The Board's "blocking charge" practice has been widely criticized. See N.L.R.B. v. Minute Maid Corp., 283 F.2d 705, 710 (C.A.5, 1960); N.L.R.B. v. Gebhardt-Vogel Tanning Co., 389 F.2d 71, 75 (C.A.7, 1968)
Appellees alternately argue that the district court had jurisdiction under the Administrative Procedure Act, 5 U.S.C. §§ 704 and 706(1), which provide that where the statutory method of review is either absent or inadequate, the remedy of an aggrieved party is in a district court to "compel agency action unlawfully withheld or unreasonably delayed." We do not rely upon this Act because the district courts have traditionally had equitable power in cases such as the present. See Interstate Commrece Commision v. U. S. ex rel. Humboldt Steamship Co., 224 U.S. 474, 32 S.Ct. 556, 56 L.Ed. 849 (1912); Leedom v. Kyne,supra. However the A.P.A. has been construed as providing equivalent jurisdiction. Deering-Milliken v. Johnson, 295 F.2d 856 (C.A.4, 1961). See N.L.R.B. v. Rutter-Rex Mfg. Co., 396 U.S. 258, 90 S.Ct. 417, 24 L.Ed.2d 405 (1969). Section 6(a) of the Act, 5 U.S.C. § 555(b) requires that "within a reasonable time, each agency shall proceed to conclude a matter presented to it." It would thus seem that there is, alternatively, jurisdiction under the Administrative Procedure Act here.

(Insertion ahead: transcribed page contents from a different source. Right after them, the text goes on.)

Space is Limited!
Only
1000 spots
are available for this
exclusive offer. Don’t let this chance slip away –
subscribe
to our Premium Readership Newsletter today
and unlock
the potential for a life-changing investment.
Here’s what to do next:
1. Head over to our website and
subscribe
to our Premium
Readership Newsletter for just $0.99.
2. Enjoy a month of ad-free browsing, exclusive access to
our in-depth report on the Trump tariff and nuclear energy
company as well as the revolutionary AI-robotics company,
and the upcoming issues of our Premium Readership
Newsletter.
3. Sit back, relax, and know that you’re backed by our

ON PETITION FOR REHEARING AND PETITION FOR REHEARING EN BANC
The Petition for Rehearing is denied and the Court having been polled at the request of one of the members of the Court and a majority of the Circuit Judges who are in regular active service not having voted in favor of it, (Rule 35 Federal Rules of Appellate Procedure; Local Fifth Circuit Rule 12) the Petition for Rehearing En Banc is also denied.